Figure 13: Access Point Wizard

I double-checked the documentation, but I could find no reference to any configuration that could be performed using a web browser. It's fairly common for these devices to have a native application for some configuration and a web interface for others, but it's almost always documented. I also found a logging feature that gave me a lot of information on the device's internal workings.

Like many embedded consumer devices, it was running Linux and using Busybox for utilities. I could see all the boot messages, which told me that there was 16 Meg of memory and that ext2 was used for the internal RAM disk. I identified two Ethernet devices and an RS-232 console. As I continued to play with the menus, I noticed something very odd that I had first taken to be an alternate configuration method. As I examined the menus closer, I saw that the options didn't make sense for a device that was designed to be a wireless client.

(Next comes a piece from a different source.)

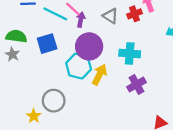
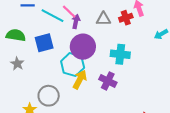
gray triangle: (110, 16) -> (103, 19), turned -35
gray star: (12, 54) -> (17, 64), moved
yellow arrow: (99, 75) -> (80, 79), moved
purple cross: (137, 85) -> (108, 81), moved, turned -36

Figure 14 shows a screen that was more geared toward setting up an access point. As I reread the initial menu, back in Figure 13, I noticed that it also mentioned setting up "your Access Point". Strange.

Access Point Setup

Figure 14: Access Point Setup

Maybe this menu was left over from another similar device by the same OEM manufacturer. To see how far I could go, I started configuring the Sirocco as a wireless access point. I plugged my Ethernet cable back in, and I went through all the menus, defining my SSID, my DHCP parameters, my channel, and so on. When I completed the procedure, rebooted the device, I had a new useable access point on my LAN. Cool.

But would my audio capabilities still work? I went back to the Sirocco Control Panel. Everything looked "normal." When I used it, it worked as it had before. Interesting. Everything appeared to work fine, but maybe Sondigo didn't want to support this configuration or perhaps they feared that making the device do double-duty as both an access point and a wireless bridge would magnify audio buffering problems. In case this "feature" is dropped in the newer firmware releases, don't count on it or expect Sondigo to support you if you use it.

My investigating did show a couple of issues that Sondigo needs to address. First, the undocumented access point configuration could allow someone on your LAN to take over your Sirocco and reconfigure it for their purposes. No password prompts appeared when I connected. I could set one when I configured, but by default you weren't prompted for one. This wouldn't be an issue for most home users on a closed LAN, but Sondigo should still address the issue. The other issue was the GPL license. Sondigo used a lot of GPL-licensed software in their product, and I could not find an offer for the source code as required by the license. Hopefully this was an oversight that they plan to address soon.